Posts Tagged ‘Courtauld Institute’

The Royal Academy in London recently housed a retrospective of Edouard Manet’s portraits; apparently this particular permutation has never been shown before, despite pictures of his literary, artistic and political peers, together with his friends and family accounting for half his total output.

So, as the exhibition was nearing the end of its run, a few friends and I fought our way along Piccadilly to see for ourselves this belle époque spectacle. Clutching our soon-to-be irrelevant timed tickets, my heart plummeted when we were faced with the prospect of viewing these fabulous paintings in a shuffling queue of at least five deep.
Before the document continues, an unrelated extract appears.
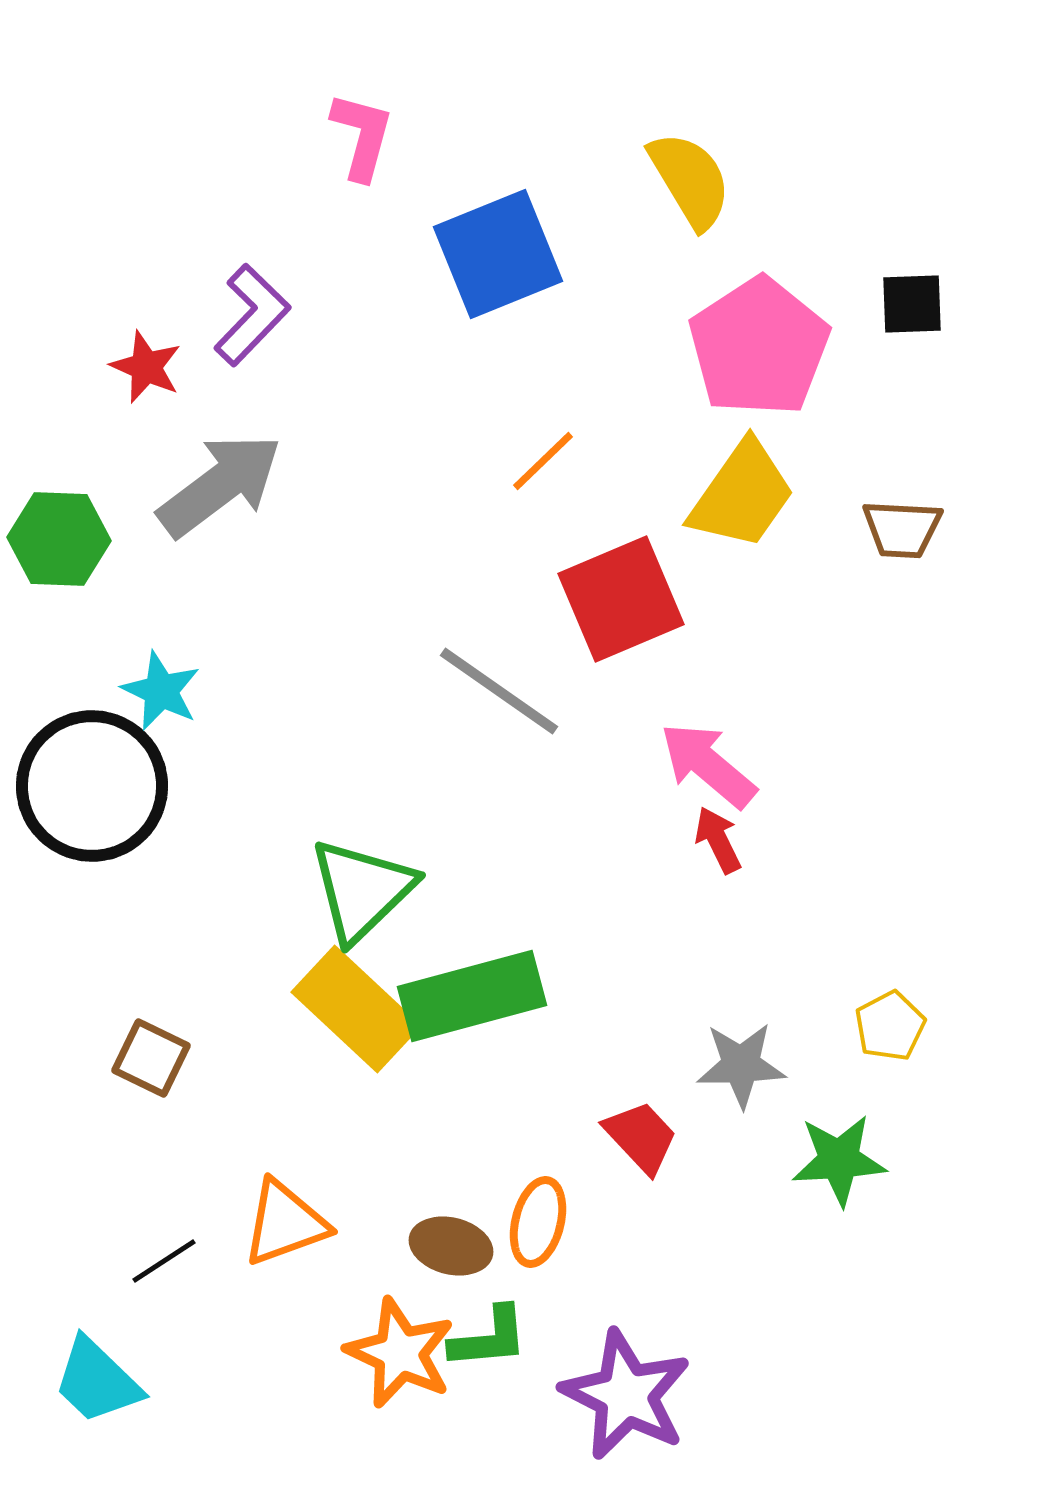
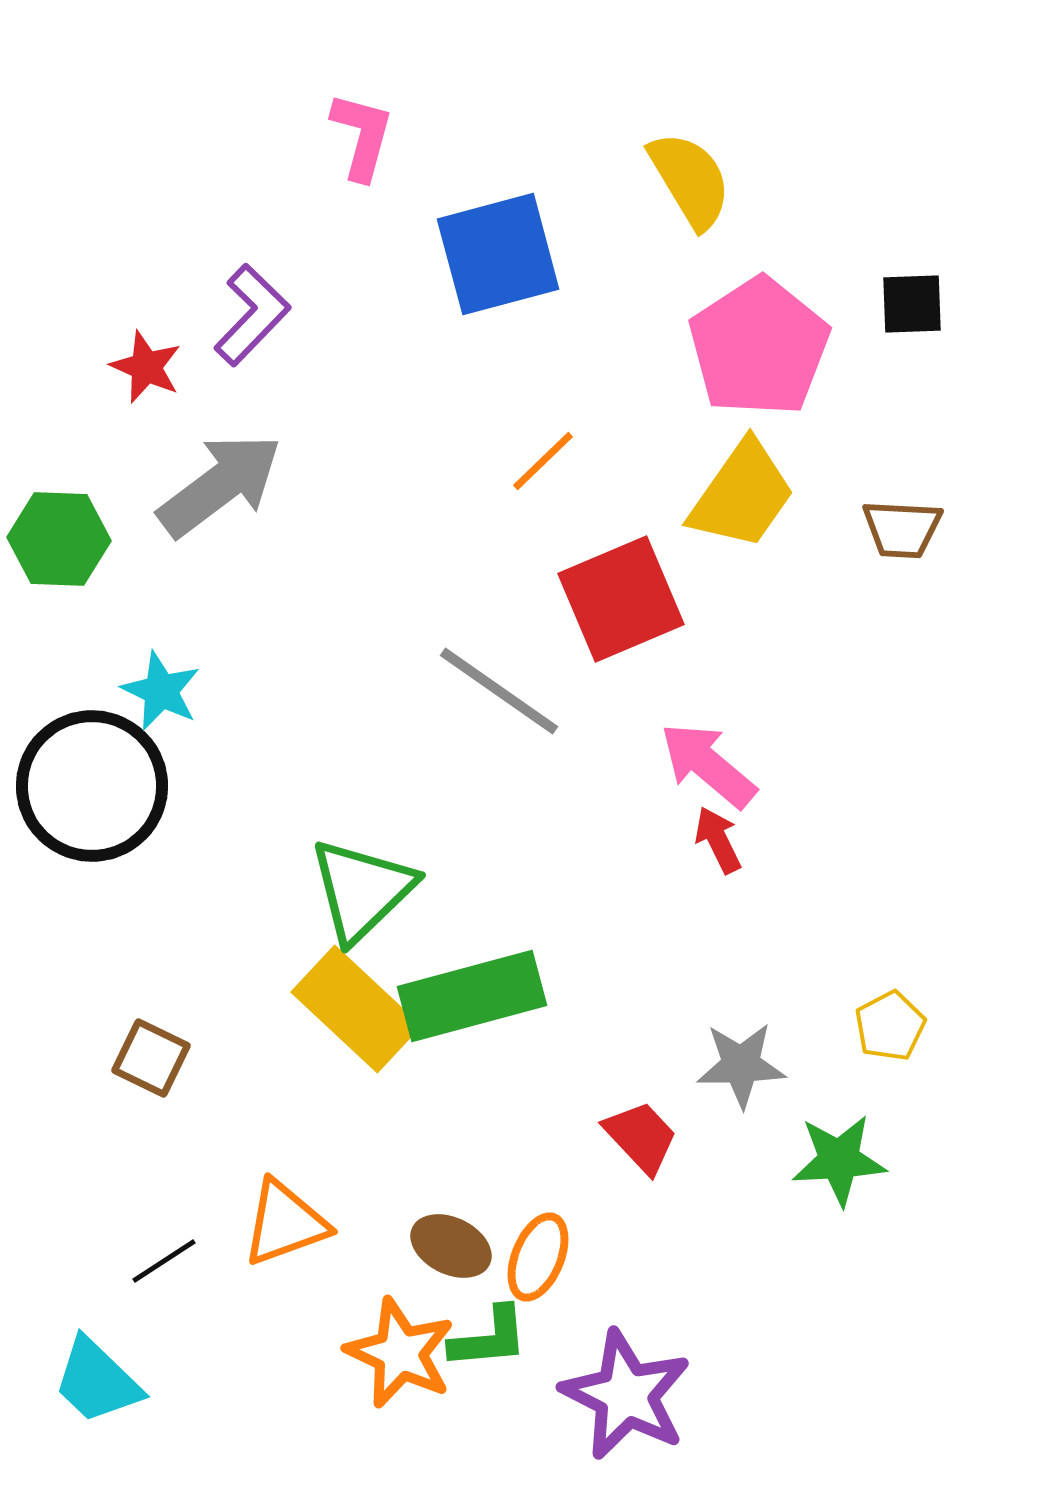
blue square: rotated 7 degrees clockwise
orange ellipse: moved 35 px down; rotated 8 degrees clockwise
brown ellipse: rotated 12 degrees clockwise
While it’s great that so many people want to view these treasures, I wish that there was some way of diluting the crowds. Timed ticketing doesn’t work because there is no shepherding out of the gallery at the other end. If only a certain amount of people were allowed in at any one time, they could ring a bell at the end of a designated timed session: viewers could then leave for the gift shop or restaurant and let the next batch of eager art lovers in. It’s at times like this my commuter elbows come into their own and  my height is a bonus  – in other circumstances, such as buying jeans, it’s something of a nightmare – but that’s another story entirely.

However, despite the gallery resembling Piccadilly Circus in the rush hour, the exhibition was delightful – some of the paintings were familiar, some had never been previously exhibited – some are unfinished. I wondered if Manet would have approved the selection. There were scenes of the artist’s friend Monet with his family in their Normandy garden; a picture of Emile Zola at his desk; we had fun spotting Manet himself among his contemporaries in an early work, Music in the Tuileries Gardens.

music in the tuileries gardens

music in the tuileries gardens

I never understand why curators choose the paintings they do – or, more importantly, choose which ones to leave out, and why? Le déjeuner sur l’herbe, was smaller and less colourful than I had imagined, but The Bar at the Folies-Bergère, the painting which I think is instantly recognisable as a Manet, and depicts beautifully Parisian cafe society, was conspicuously absent. Odd, when Le déjeuner had to come from the Musée d’Orsay in Paris and the Folies resides at the Courtauld Institute, less than a mile away.

le dejeuner sur l'herbe

le dejeuner sur l’herbe

Later in the week I popped into the Courtauld for the Becoming Picasso exhibition, which concentrated on the year he had his first exhibition at the precocious age of nineteen. No queues, no crowds, no timed tickets – the best way to view paintings. On top of this I was able to pick up, free of charge, a very informative teaching pack complete with CD – and – I was able to view, at my leisure, The Bar at the Folies-Bergère.

the bar at the Folies-Bergere

the bar at the Folies-Bergere

Double Whammy – marvellous!

All pictures borrowed from Wikipedia!